● **Task to complete**
A faithful copy of all the data is required; pictures should not be included.

[Saved data entries]

***

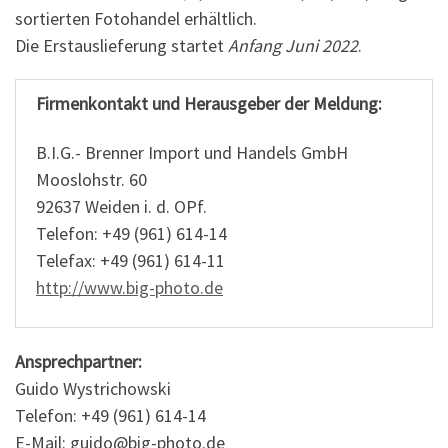
sortierten Fotohandel erhältlich.
Die Erstauslieferung startet
Anfang Juni 2022
.
Firmenkontakt und Herausgeber der Meldung:
B.I.G.- Brenner Import und Handels GmbH
Mooslohstr. 60
92637 Weiden i. d. OPf.
Telefon: +49 (961) 614-14
Telefax: +49 (961) 614-11
http://www.big-photo.de
Ansprechpartner:
Guido Wystrichowski
Telefon: +49 (961) 614-14
E-Mail: guido@big-photo.de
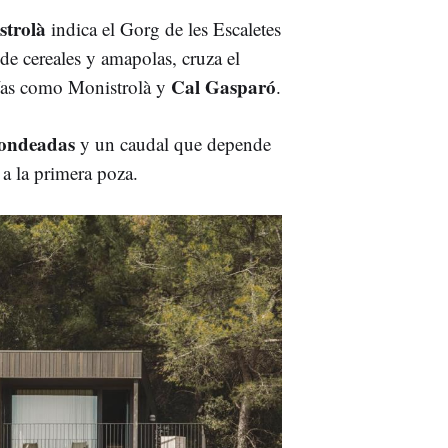
strolà
indica el Gorg de les Escaletes
de cereales y amapolas, cruza el
Cal Gasparó
sías como Monistrolà y
.
dondeadas
y un caudal que depende
a a la primera poza.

***

● **Answer to the problem**
sortierten Fotohandel erhältlich.
Die Erstauslieferung startet
Anfang Juni 2022
.
Firmenkontakt und Herausgeber der Meldung:
B.I.G.- Brenner Import und Handels GmbH
Mooslohstr. 60
92637 Weiden i. d. OPf.
Telefon: +49 (961) 614-14
Telefax: +49 (961) 614-11
http://www.big-photo.de
Ansprechpartner:
Guido Wystrichowski
Telefon: +49 (961) 614-14
E-Mail: guido@big-photo.de
strolà
indica el Gorg de les Escaletes
de cereales y amapolas, cruza el
Cal Gasparó
sías como Monistrolà y
.
dondeadas
y un caudal que depende
a a la primera poza.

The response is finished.